##### DATA UNDER STUDY #####
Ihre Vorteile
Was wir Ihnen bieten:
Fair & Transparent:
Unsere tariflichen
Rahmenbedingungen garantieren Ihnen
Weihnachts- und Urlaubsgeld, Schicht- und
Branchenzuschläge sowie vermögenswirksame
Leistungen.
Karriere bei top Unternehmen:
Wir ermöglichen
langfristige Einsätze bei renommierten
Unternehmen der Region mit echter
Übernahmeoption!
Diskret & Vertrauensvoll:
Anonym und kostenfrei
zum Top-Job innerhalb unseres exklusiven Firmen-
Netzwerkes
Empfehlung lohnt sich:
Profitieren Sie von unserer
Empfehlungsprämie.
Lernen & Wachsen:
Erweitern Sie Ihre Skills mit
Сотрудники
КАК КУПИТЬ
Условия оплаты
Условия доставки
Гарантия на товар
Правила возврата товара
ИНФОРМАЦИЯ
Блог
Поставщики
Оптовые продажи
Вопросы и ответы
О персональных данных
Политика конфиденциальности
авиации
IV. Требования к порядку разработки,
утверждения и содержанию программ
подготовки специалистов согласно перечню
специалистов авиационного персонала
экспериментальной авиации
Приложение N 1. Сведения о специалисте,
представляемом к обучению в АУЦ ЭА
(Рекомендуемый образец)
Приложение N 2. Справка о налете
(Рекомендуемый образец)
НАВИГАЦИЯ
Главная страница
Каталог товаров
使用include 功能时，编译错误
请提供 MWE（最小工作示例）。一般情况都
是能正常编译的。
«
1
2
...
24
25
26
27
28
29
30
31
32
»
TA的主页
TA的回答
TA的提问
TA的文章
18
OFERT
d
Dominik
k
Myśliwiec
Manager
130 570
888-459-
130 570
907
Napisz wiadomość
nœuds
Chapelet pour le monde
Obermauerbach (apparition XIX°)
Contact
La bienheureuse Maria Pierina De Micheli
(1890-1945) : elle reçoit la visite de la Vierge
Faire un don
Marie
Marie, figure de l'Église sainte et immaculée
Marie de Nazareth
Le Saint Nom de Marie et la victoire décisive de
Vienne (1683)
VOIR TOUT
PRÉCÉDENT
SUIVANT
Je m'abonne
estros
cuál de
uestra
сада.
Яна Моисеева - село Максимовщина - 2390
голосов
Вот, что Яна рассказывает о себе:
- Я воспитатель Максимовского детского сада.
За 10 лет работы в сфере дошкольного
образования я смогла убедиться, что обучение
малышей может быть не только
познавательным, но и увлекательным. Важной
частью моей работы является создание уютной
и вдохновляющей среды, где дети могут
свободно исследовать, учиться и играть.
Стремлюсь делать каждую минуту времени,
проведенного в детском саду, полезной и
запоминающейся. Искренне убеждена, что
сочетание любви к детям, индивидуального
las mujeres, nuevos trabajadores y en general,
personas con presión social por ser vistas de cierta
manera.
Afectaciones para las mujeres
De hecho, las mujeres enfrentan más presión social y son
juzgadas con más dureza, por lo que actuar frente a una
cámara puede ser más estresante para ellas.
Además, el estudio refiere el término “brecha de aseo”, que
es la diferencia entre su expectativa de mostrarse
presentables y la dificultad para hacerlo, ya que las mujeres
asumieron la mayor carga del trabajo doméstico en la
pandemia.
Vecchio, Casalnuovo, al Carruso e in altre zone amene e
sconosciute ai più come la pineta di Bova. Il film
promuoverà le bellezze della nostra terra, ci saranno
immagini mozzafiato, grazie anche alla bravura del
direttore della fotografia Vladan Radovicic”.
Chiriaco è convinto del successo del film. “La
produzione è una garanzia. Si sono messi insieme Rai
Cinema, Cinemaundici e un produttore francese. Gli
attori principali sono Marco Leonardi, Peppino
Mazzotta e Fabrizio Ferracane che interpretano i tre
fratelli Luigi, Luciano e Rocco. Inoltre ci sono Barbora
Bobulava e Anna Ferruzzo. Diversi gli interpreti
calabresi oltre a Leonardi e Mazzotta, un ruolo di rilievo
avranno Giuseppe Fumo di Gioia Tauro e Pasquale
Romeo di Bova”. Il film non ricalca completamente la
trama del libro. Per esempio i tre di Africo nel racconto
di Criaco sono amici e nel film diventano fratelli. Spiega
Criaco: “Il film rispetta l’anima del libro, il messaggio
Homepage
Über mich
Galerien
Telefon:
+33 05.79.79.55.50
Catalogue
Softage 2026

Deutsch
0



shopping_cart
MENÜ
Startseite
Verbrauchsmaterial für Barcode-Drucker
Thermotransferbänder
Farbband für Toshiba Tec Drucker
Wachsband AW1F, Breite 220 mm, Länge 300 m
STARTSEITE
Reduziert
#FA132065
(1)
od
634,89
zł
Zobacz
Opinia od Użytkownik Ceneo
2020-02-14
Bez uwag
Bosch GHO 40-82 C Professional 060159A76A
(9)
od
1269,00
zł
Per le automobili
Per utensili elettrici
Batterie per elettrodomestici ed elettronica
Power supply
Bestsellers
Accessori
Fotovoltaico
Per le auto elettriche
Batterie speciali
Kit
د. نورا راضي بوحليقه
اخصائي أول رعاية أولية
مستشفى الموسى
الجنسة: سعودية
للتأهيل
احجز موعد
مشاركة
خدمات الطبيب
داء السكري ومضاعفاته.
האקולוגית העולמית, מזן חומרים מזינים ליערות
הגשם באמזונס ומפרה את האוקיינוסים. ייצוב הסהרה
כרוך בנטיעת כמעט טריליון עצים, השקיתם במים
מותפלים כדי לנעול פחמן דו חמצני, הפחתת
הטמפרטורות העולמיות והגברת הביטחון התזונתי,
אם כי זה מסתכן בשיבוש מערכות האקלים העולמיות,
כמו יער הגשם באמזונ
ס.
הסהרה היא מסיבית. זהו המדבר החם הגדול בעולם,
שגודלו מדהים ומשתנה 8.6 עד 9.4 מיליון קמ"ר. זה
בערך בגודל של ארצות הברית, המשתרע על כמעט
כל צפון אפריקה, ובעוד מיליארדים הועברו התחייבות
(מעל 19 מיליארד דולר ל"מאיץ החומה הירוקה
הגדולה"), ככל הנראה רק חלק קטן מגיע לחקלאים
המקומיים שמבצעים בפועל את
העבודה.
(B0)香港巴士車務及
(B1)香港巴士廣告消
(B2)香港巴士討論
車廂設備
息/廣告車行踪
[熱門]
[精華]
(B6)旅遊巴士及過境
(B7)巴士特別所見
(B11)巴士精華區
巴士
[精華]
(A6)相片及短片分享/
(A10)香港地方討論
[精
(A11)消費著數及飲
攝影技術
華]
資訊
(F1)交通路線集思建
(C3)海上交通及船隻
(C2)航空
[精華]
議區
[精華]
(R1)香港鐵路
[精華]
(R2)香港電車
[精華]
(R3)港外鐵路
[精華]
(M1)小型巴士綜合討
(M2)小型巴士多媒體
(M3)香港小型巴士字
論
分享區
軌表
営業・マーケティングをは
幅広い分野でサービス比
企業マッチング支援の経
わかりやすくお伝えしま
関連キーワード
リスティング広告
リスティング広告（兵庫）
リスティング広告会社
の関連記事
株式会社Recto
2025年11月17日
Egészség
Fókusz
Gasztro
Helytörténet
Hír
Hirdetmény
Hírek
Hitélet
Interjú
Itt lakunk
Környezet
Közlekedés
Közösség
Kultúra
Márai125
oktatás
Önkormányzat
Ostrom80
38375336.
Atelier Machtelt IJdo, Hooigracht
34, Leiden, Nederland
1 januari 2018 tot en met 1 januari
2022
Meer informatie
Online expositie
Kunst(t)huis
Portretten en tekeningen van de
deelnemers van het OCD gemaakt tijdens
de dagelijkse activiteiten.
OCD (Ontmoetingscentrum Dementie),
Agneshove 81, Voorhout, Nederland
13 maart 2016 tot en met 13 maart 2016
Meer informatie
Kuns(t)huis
#####
▶ _AIM OF THE TASK_
Gather all lines of the records that include the word "Nederland".

▶ _OUTPUT BELOW_
34, Leiden, Nederland
Agneshove 81, Voorhout, Nederland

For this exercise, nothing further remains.